The sub contractor
- Wayne Landry

- 2 days ago
- 3 min read
As your business grows you will find yourself needing additional help. Sub-contractors can provide you with the extra help you need. These personnel usually get paid on a 1099 basis. Now let me enlighten you what you can expect. There are some important things you need from a subcontractor such as cleanliness, neatness, hygiene, timeliness, quality of work, and communication skills. Good luck finding all of these attributes in one person. Don’t be alarmed by the presence of who will apply. It's honestly not much different than looking for a full time employee.
Sub-contractors for the most part do not have any loyalty to your company. They will throw you under the bus with your customers in a heartbeat. If they are supposed to show up for work on a particular day but they found a higher paying job for that day, they will ghost you in a heartbeat. Just when you think you found a good one, you will be disappointed again. The interesting thing is that no matter how much you pay them, they will exhibit the same traits. Its very perplexing. Oh, and let me tell you, the most common excuse is my truck broke down. Let me tell you, there is no worse feeling than a customer calling you and stating that no one has shown up to do the work. Talk about a giant F U! You end up doing the job for free just to make amends with the customer.
The sub-contractor is a nightmare. They will demand payment for their work even if their work sucks ass. My god, I have seen some shitty tile jobs, bad patch jobs, and paint jobs that suck so bad you can’t believe what you are looking at. They get all excited and say they have completed the work and demand their payment. If you tell them that their work sucks and they need to fix it before you can pay them, they get violent. They threaten you. They threaten your company. They threaten your customer. They threaten to damage the homeowner’s house.
One sub-contractor left food on the floor in the kitchen of a customer’s home. One threw up in the toilet and clogged it up so that it over ran and damaged 240 square feet of flooring, baseboard, and drywall. One demanded payment before the work was even completed and when I refused, he got pissed off and put concrete mix down the toilet and shower that was being renovated in another room. One decided to sand the ceiling without covering the stairs, furniture or anything for that matter. It looked like it had snowed inside the house. That customer was beyond pissed off at me. I had to pay a tiny fortune to clean that house. You can’t make this stuff up. They will steal equipment, break windows, cut beams, you name it.
There really isn’t anything you can do about it. You can interview them until you are blue in the face. You can run a background check on them. You can call their references. Just know that it will happen. They are notorious for being late. They will leave a mess for you to clean up. They just don’t give a damn about you or your company.
I had one sub that was super talented. His work was amazing. He seemed to be rebuilding his life so I even paid his truck insurance. No matter how many chances I gave him and no matter how much I invested in him, he finally drove the last nail in his own coffin.

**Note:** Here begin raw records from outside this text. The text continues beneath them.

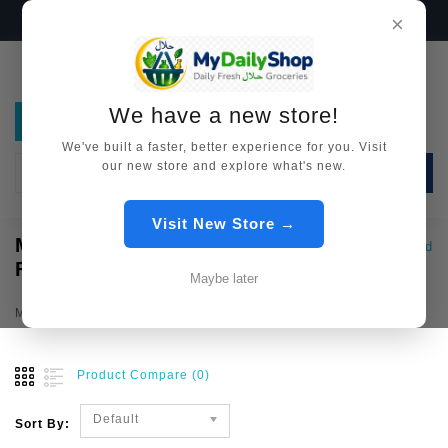
We have a new store!
Visit Now →
×
We have a new store!
We've built a faster, better experience for you. Visit
our new store and explore what's new.
SEARCH
Visit New Store →
MYANMAR
Country Wise Food
Myanmar Food
FOOD
Maybe later
Myanmar Food
Product Compare (0)
Default
Sort By:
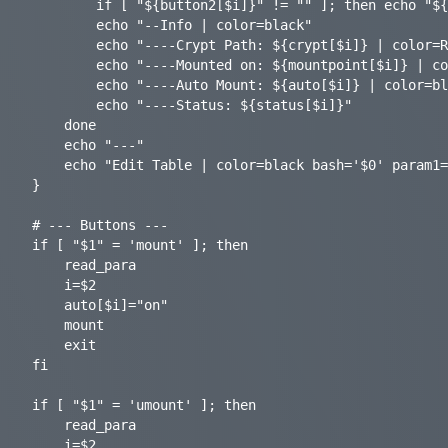
		if [ "${button2[$i]}" != "" ]; then echo "${button2[$i]}"; fi

		echo "--Info | color=black"

		echo "----Crypt Path: ${crypt[$i]} | color=RoyalBlue"

		echo "----Mounted on: ${mountpoint[$i]} | color=RoyalBlue"

		echo "----Auto Mount: ${auto[$i]} | color=black bash='$0' param1=autoswitch param2='$i' terminal=false refresh=true>"

		echo "----Status: ${status[$i]}"

	done

	echo "---"

	echo "Edit Table | color=black bash='$0' param1=edit terminal=false refresh=true>"

}

# --- Buttons ---

if [ "$1" = 'mount' ]; then

    read_para

	i=$2

	auto[$i]="on"

	mount

    exit

fi

if [ "$1" = 'umount' ]; then

    read_para

	i=$2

I had another you man that was a super talented painter. His painting skills were excellent. After a few months he started screwing up so I cut him loose. Later on he texted me asking for more work. I gave him three more chances and he screwed me every time. He either didn't show up. He abandoned a job and he upset a customer. He texted me for months begging for work. He promised me he would straighten up. He promised he wouldn't let me down. It was like the boy who cried wolf. I would block his phone number and he would get a new phone number. It was ridiculous. I am ok with giving someone a second chance but at some point in time you have to draw a line in the sand and move on.